If these “incremental” studies or “polluting” data sets do not end up in the literature, then history is bound to repeat itself.

And that, Dear Reader, is a waste of time and Dr. Berg’s carefully husbanded NIH Grant money.

No Responses Yet to “Literature pollution versus continually retreading the same ground”

  1. zoubl Says:

    Eve Marder and colleagues published a commentary in PNAS yesterday that is related to this issue – how trainees or asst professors are pressured to conduct science for the sole purpose of publishing in a glamour mag versus a perfectly respectable journal that doesn’t cater to broad-appeal type manuscripts.

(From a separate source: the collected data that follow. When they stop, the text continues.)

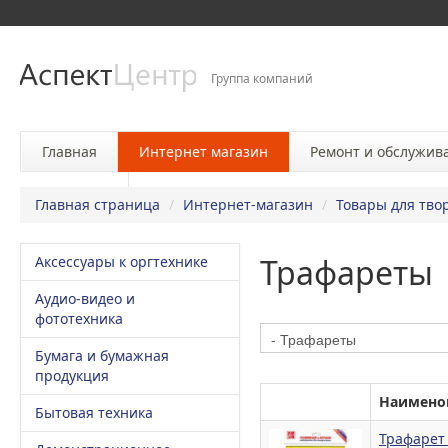
Группа компаний
Главная
Интернет магазин
Ремонт и обслужив
Контакты
Главная страница
/
Интернет-магазин
/
Товары для тво
Трафареты
Аксессуары к оргтехнике
Аудио-видео и
фототехника
Бумага и бумажная
продукция
Наимено
Бытовая техника
Трафарет 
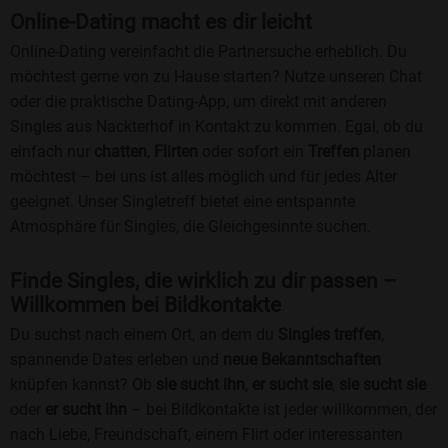
Online-Dating macht es dir leicht
Online-Dating vereinfacht die Partnersuche erheblich. Du
möchtest gerne von zu Hause starten? Nutze unseren Chat
oder die praktische Dating-App, um direkt mit anderen
Singles aus Nackterhof in Kontakt zu kommen. Egal, ob du
einfach nur
chatten
,
Flirten
oder sofort ein
Treffen
planen
möchtest – bei uns ist alles möglich und für jedes Alter
geeignet. Unser Singletreff bietet eine entspannte
Atmosphäre für Singles, die Gleichgesinnte suchen.
Finde Singles, die wirklich zu dir passen –
Willkommen bei Bildkontakte
Du suchst nach einem Ort, an dem du
Singles treffen
,
spannende Dates erleben und
neue Bekanntschaften
knüpfen kannst? Ob
sie sucht ihn
,
er sucht sie
,
sie sucht sie
oder
er sucht ihn
– bei Bildkontakte ist jeder willkommen, der
nach Liebe, Freundschaft, einem Flirt oder interessanten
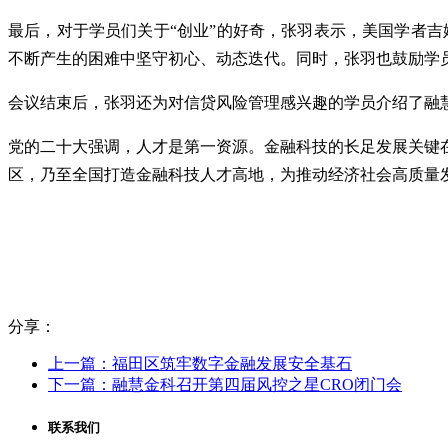
最后，对于学员们关于“创业”的好奇，张羽表示，美国学者吉
不断产生的困难中坚守初心、动态迭代。同时，张羽也鼓励学
会议结束后，张羽还为对信贷风险管理感兴趣的学员介绍了融
党的二十大强调，人才是第一资源。金融科技的长足发展关键
区，乃至全国打造金融科技人才高地，为推动经济社会高质量
分享：
上一篇：福田区筑牢数字金融发展安全基石
下一篇：融慧金科召开第四届风控之星CRO闭门会
联系我们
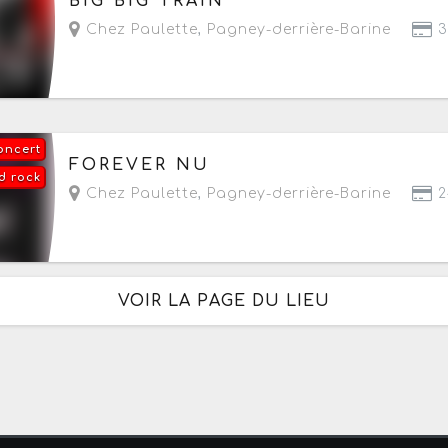
BIG BIG TRAIN
Chez Paulette
,
Pagney-derrière-Barine
3
oncert
Le vendredi 9 octobre 2026
à partir de 20h
FOREVER NU
d rock
Chez Paulette
,
Pagney-derrière-Barine
2
VOIR LA PAGE DU LIEU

    I’m sorry I don’t have the full link, but look for it in the Nov. 22nd post of “early addition articles”. The title is “Impacting our young”.


  2. drugmonkey Says:

    Interesting editorial indeed. From people who are past presidents of the US based Society for Neuroscience and the Federation of European Neuroscience Societies and the current president of the latter.

    should do it.

    thanks for the tip.


  3. At my institution, the new VP instituted a system by where they compare departments based upon publications and they are only going to count glamour mags now. Fuck!


  4. arrzey Says:

    Okey-dokey. This is NOT my view. I sent the article by Marder et al to various folks at my institution. Here is one response I got back. It is worth considering because this is a person with significant authority/power at my institution. I suspect there is a fairly stiff selection gradient of who reads this blog, and this particular view is not likely to be represented.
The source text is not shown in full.